Model smoothing is a technique mentioned in the script to prevent the model from assigning zero probability to certain character sequences. It involves adding a small constant to all counts before normalizing, which results in a more uniform probability distribution. This helps to avoid infinite loss values when sampling from the model.


Introduction to building 'makemore', a language model repository on GitHub.

Makemore generates new data entries similar to the input, such as unique name suggestions.

The use of a large dataset of 32,000 names for training the model to produce name-like outputs.

Explanation of character-level language modeling and its approach to sequence prediction.

Implementation of various neural network models for language modeling, from bi-grams to transformers.

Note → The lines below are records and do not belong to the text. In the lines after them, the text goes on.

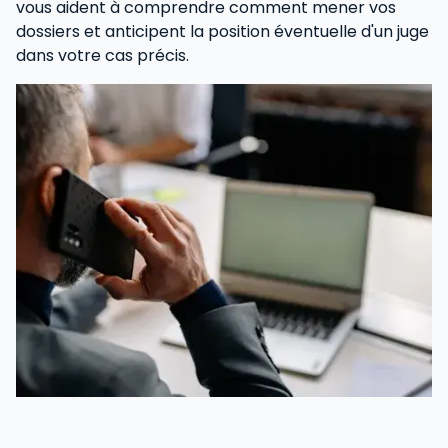
vous aident à comprendre comment mener vos
dossiers et anticipent la position éventuelle d'un juge
dans votre cas précis.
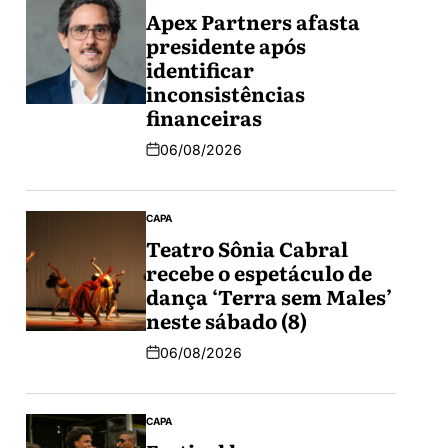
Apex Partners afasta
presidente após
identificar
inconsistências
financeiras
06/08/2026
CAPA
Teatro Sônia Cabral
recebe o espetáculo de
dança ‘Terra sem Males’
neste sábado (8)
06/08/2026
CAPA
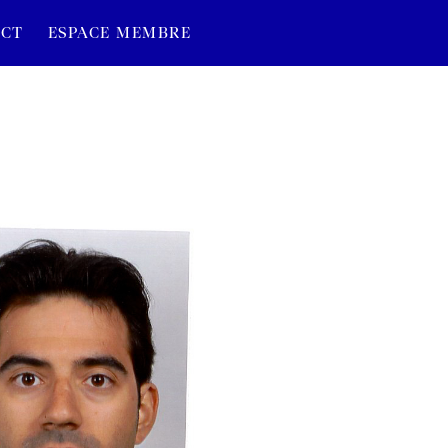
CT
ESPACE MEMBRE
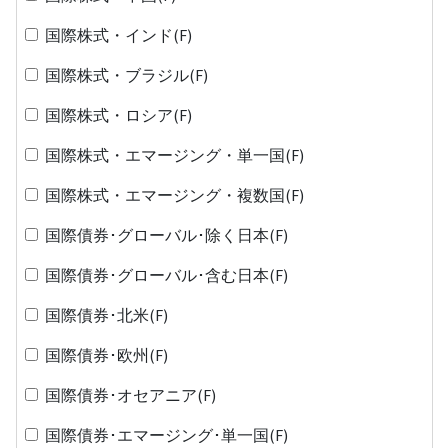
国際株式・インド(F)
国際株式・ブラジル(F)
国際株式・ロシア(F)
国際株式・エマージング・単一国(F)
国際株式・エマージング・複数国(F)
国際債券･グローバル･除く日本(F)
国際債券･グローバル･含む日本(F)
国際債券･北米(F)
国際債券･欧州(F)
国際債券･オセアニア(F)
国際債券･エマージング･単一国(F)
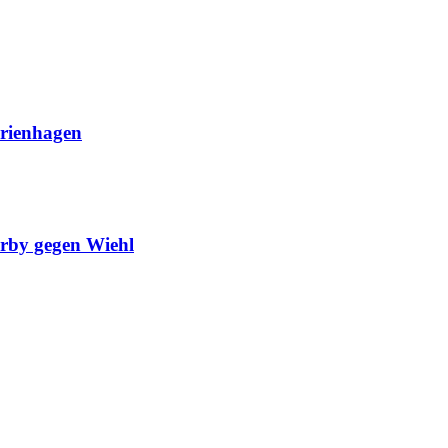
arienhagen
erby gegen Wiehl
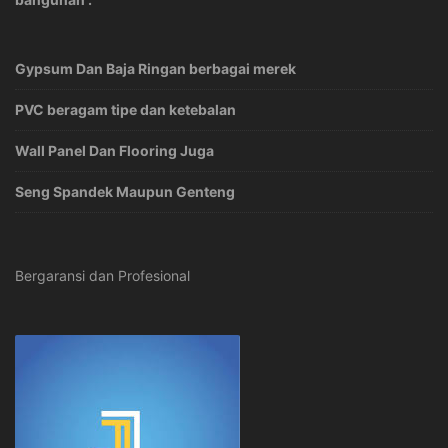
Gypsum Dan Baja Ringan berbagai merek
PVC beragam tipe dan ketebalan
Wall Panel Dan Flooring Juga
Seng Spandek Maupun Genteng
Bergaransi dan Profesional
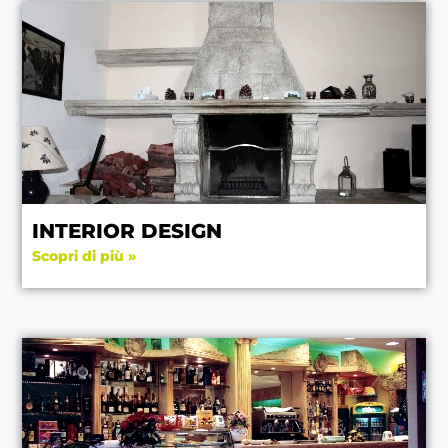
INTERIOR DESIGN
Scopri di più »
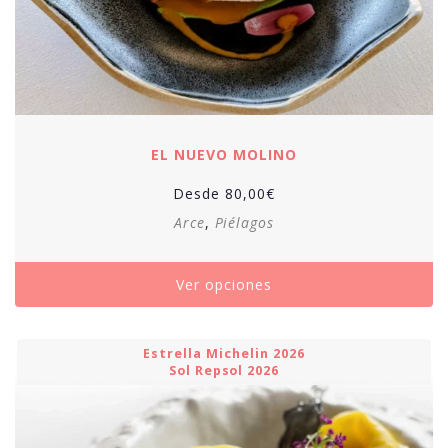
EL NUEVO MOLINO
Desde
80,00
€
Arce
,
Piélagos
Ver opciones
Estrella Michelin 2026
Sol Repsol 2026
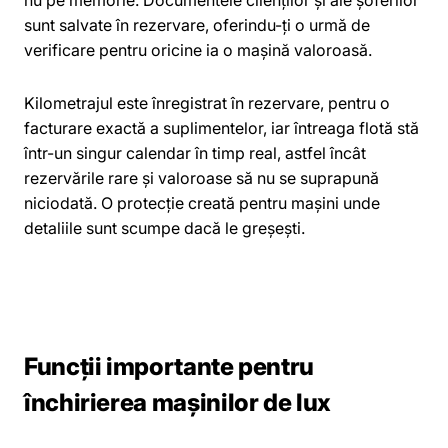
nu pe memorie. Documentele clienților și ale șoferilor
sunt salvate în rezervare, oferindu-ți o urmă de
verificare pentru oricine ia o mașină valoroasă.
Kilometrajul este înregistrat în rezervare, pentru o
facturare exactă a suplimentelor, iar întreaga flotă stă
într-un singur calendar în timp real, astfel încât
rezervările rare și valoroase să nu se suprapună
niciodată. O protecție creată pentru mașini unde
detaliile sunt scumpe dacă le greșești.
Funcții importante pentru
închirierea mașinilor de lux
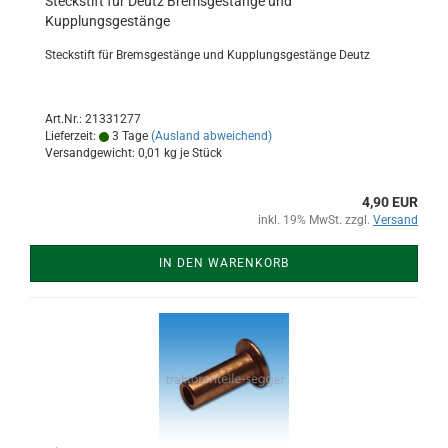
Steckstift für Deutz Bremsgestänge und
Kupplungsgestänge
Steckstift für Bremsgestänge und Kupplungsgestänge Deutz
Art.Nr.: 21331277
Lieferzeit:
3 Tage
(Ausland abweichend)
Versandgewicht:
0,01
kg je Stück
4,90 EUR
inkl. 19% MwSt. zzgl.
Versand
IN DEN WARENKORB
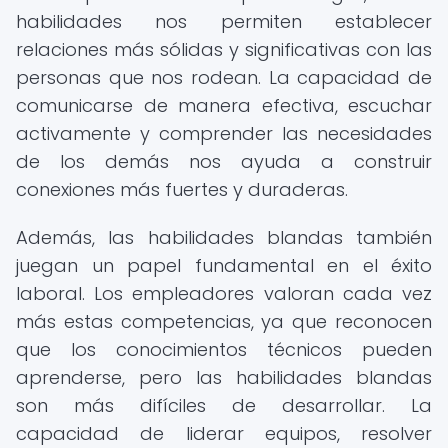
habilidades nos permiten establecer
relaciones más sólidas y significativas con las
personas que nos rodean. La capacidad de
comunicarse de manera efectiva, escuchar
activamente y comprender las necesidades
de los demás nos ayuda a construir
conexiones más fuertes y duraderas.
Además, las habilidades blandas también
juegan un papel fundamental en el éxito
laboral. Los empleadores valoran cada vez
más estas competencias, ya que reconocen
que los conocimientos técnicos pueden
aprenderse, pero las habilidades blandas
son más difíciles de desarrollar. La
capacidad de liderar equipos, resolver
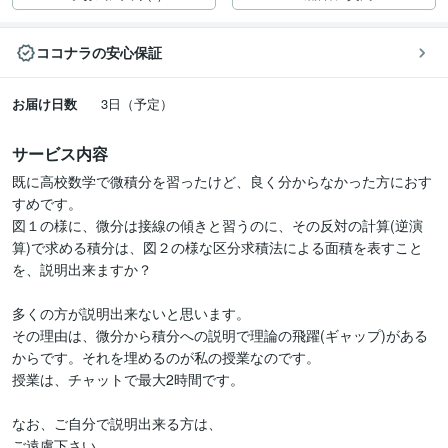
ココナラの安心保証
お届け日数
3日（予定）
サービス内容
既に高校数学で微積分を習ったけど、良く分からなかった方におす
すめです。

図１の様に、微分は接線の傾きと習うのに、その反対の計算(逆演
算)で求める積分は、図２の様な区分求積法による面積を表すこと
を、説明出来ますか？

多くの方が説明出来ないと思います。

その理由は、微分から積分への説明で理論の飛躍(ギャップ)がある
からです。それを埋めるのが私の授業なのです。

授業は、チャットで最大2時間です。

なお、ご自分で説明出来る方は、

ご遠慮下さい。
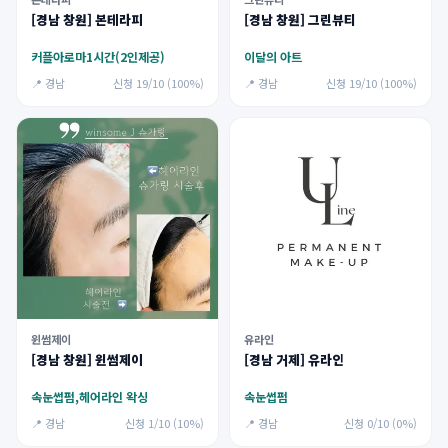
[경남 창원] 본테라피
[경남 창원] 그린뷰티
커플아로마1시간(2인제공)
이달의 아트
📍 경남
신청 19/10 (100%)
📍 경남
신청 19/10 (100%)
윈썸제이
유라인
[경남 창원] 윈썸제이
[경남 거제] 유라인
속눈썹펌,헤어라인 왁싱
속눈썹펌
📍 경남
신청 1/10 (10%)
📍 경남
신청 0/10 (0%)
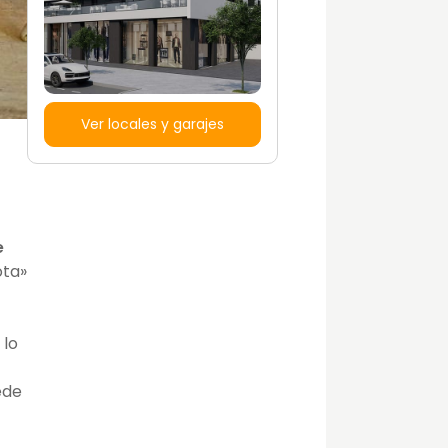
Ver locales y garajes
e
ota»
 lo
uede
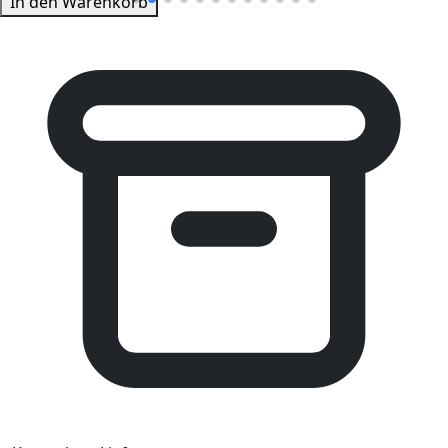
In den Warenkorb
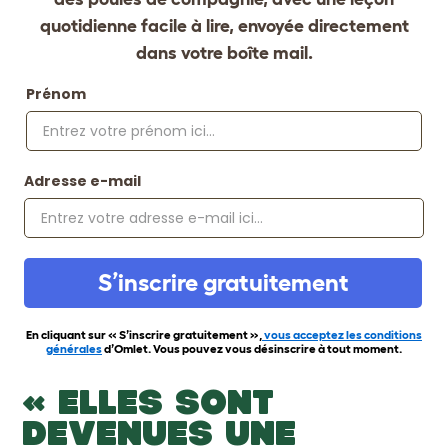
quotidienne facile à lire, envoyée directement
dans votre boîte mail.
Prénom
Adresse e-mail
S’inscrire gratuitement
En cliquant sur « S’inscrire gratuitement »,
vous acceptez les conditions
générales
d’Omlet. Vous pouvez vous désinscrire à tout moment.
« ELLES SONT
DEVENUES UNE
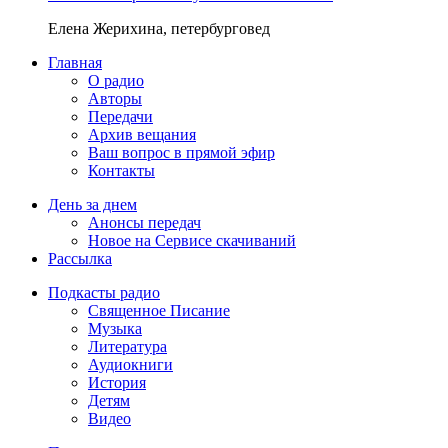
Елена Жерихина, петербурговед
Главная
О радио
Авторы
Передачи
Архив вещания
Ваш вопрос в прямой эфир
Контакты
День за днем
Анонсы передач
Новое на Сервисе скачиваний
Рассылка
Подкасты радио
Священное Писание
Музыка
Литература
Аудиокниги
История
Детям
Видео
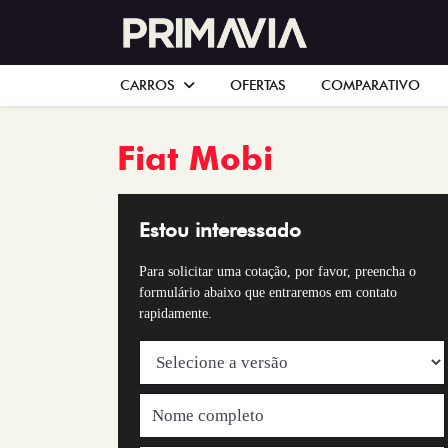
CARROS
OFERTAS
COMPARATIVO
Fiat
Mobi
Estou interessado
Para solicitar uma cotação, por favor, preencha o
formulário abaixo que entraremos em contato
rapidamente.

Building a bi-gram language model as a starting point for understanding language model mechanics.

The process of counting bi-gram occurrences to establish character sequence probabilities.

Utilization of Python's 'zip' function to iterate over pairs of characters in a word.

Introduction of special start and end tokens to frame the bi-gram modeling context.

Conversion of character sequences into a numerical format for processing with PyTorch tensors.

Use of 'torch.tensor' for creating and manipulating multi-dimensional arrays of counts.

The importance of understanding broadcasting in PyTorch for efficient tensor operations.

Transformation of raw counts into probabilities for language model predictions.

Sampling from the probability distribution using 'torch.multinomial' for name generation.

Discussion on the limitations of a simple bi-gram model and the need for more complex models.

Introduction of a neural network approach to language modeling as an alternative to counting.

Conversion of bigram data into a training set for a neural network, using one-hot encoding.

Explanation of the softmax function and its role in producing probability distributions from logits.

The use of negative log likelihood as a loss function for training the neural network.

Demonstration of gradient-based optimization to minimize loss and improve model predictions.

Comparison between the explicit counting method and the implicit neural network optimization.

Outlook on scaling up the model to handle more complex language modeling tasks.

Final thoughts on the flexibility and scalability of the neural network approach for language modeling.